SBRG is pleased to announce acceptance of an abstract on predictive bio-analytics for exhibition at the Conference on Innovation in Biomarkers (Journées de l’Innovation en Biologie), taking place on November 7-8, 2024, in Paris, France.
SBRG conducted research with our development and business partner, Numa Health International (France) using data obtained from a prior study with the department of cardiology at Lithuania State Medical University. Using SBRG’s proprietary biomarker drift-cluster analysis approach and NUMA’s machine learning expertise, we developed a model predicting two-year risk of major adverse cardiac events (MACE) after a first myocardial infarction. What was significant about the study was the use of factors non-specific for cardiovascular dysfunction. This would be a disruption in the medical model because it re-contextualizes the diseased organ within the global context of the whole person and the systemic adaptation response.
For more information or to explore research opportunities, feel free to reach out to our Chief Scientific Officer, Kamyar M. Hedayat, MD, at khedayat@systemsbrg.com.
Below is a translation of the abstract, which originally appears in French.
Prediction of two-year risk of MACE with a machine learning model using non-specific biomarkers and clinical variables
Kamyar M. Hedayat1,2, Ahava Cohen1, Théo Hennion1, Maël Yang1, Rima Braukyliene3 Laura Zajanckauskiene3, Martynas Jurenas3, Ramunas Unikas3, Ali Aldujeli3, Osvaldas Petrokas3, Vytautas Zabiela3, Rasa Steponaviciute3, Astra Vitkauskine3, Brigita Hedayat2, Sandrita Simonyte3, Vaiva Lesauskaite3, Jean Claude Lapraz2, Diana Zaliaduonyte3
Affiliations:
1-Numa Health International, La Rochelle, France 17000
2-Systems Biology Research Group, Chicago, IL 60626, USA.
3-Cardiology Department, Lithuanian University of Health Sciences, LT 50161 Kaunas, Lithuania.
Objective
The objective of this study is to predict two year risk of major adverse cardiac events (MACE) in survivors of a first acute myocardial infarction (AMI) using non-specific biomarkers cross-analyzed with clinical factors.
Materials and methods
In collaboration with Systems Biology Research Group (SBRG) of Chicago, USA and the Lithuanian State Medical Society (LSMU) department of cardiology, the study was run using data obtained from two prior studies conducted by SBRG and LSMU. This study consisted of 315 subjects who had complete blood count (CBC), potassium, calcium and clinical data obtained on admission to the hospital for AMI.
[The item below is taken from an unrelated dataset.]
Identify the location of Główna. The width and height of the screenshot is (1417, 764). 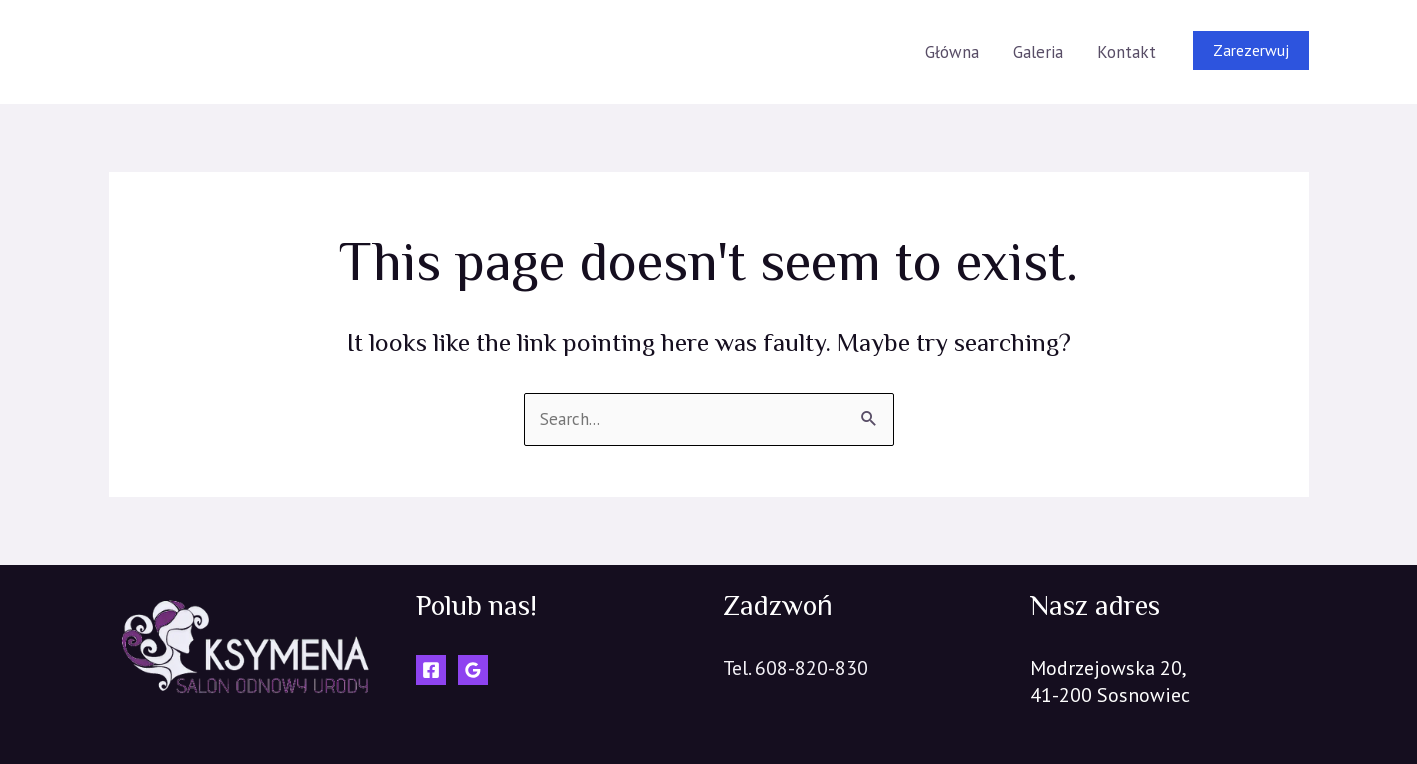 (952, 52).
To study the complex interactions between these factors, we used Machine learning (ML). Biomarkers were analyzed in two ways: individually and in cluster analysis of biomarker drift, developed by SBRG. Biomarker clusters are referred to as C1, C2, etc. The data was pre-treated in order to limit noise and aberrant values, after which two methods of cross-validation were employed in the training phase (80% of subjects). A number of variables were eliminated by principal component analysis (PCA). Three ML training models were then tested: Decision Tree, Random Forest and XGBoost. Optimization of hyper parameters was effectuated for each model to improve performance.
Results
Mean age was 65, of which 64% (203/315) were male. Two year incidence of MACE was 25.4% (80/315). PCA identified 11 variables containing 90% of the information necessary for the best prediction model: CLINICAL: age, weight, BMI (body mass index) BIOMARKERS: leukocytes, MCHC (mean corpuscular hemoglobin concentration), monocytes, basophils, potassium, CLUSTERS: C3, C234, C265. The XGBoost model had the best predictive capability with a specificity of 92.8% and sensitivity of 65.1%. The Mean quadratic error (MQE) was 0.1373.
Discussion
This study demonstrates the ability to predict two year risk of MACE after AMI using biomarkers, cluster analysis and clinical factors all non-specific to AMI. This approach allows for a low-cost method of identifying patients most at risk of MACE using universally obtained admission data. We suspect that the reason non-specific factors can be predictive of a specific disorder is because they represent the transversal, multi-scalar interrelationship of underlying physiologic factors of systemic disadaptation after a life-threatening event such as myocardial infarction. The high specificity is of value in not missing those at risk. However, given the low sensitivity and risk of over-training given the size of the current data set, a future study should be conducted with a larger dataset and seeking a higher sensitivity without reducing specificity. This would enhance the robustness and generalizability of our model.
Conclusion
This was a promising proof of concept study which indicates the possibility of predicting two year risk of MACE post AMI using factors non-specific to the disorder. The study used NUMA’s machine learning to analyze SBRG’s biomarker drift cluster analysis method. This approach can decrypt subtle risk factors which are apparent only when studying the qualitative interactions between them.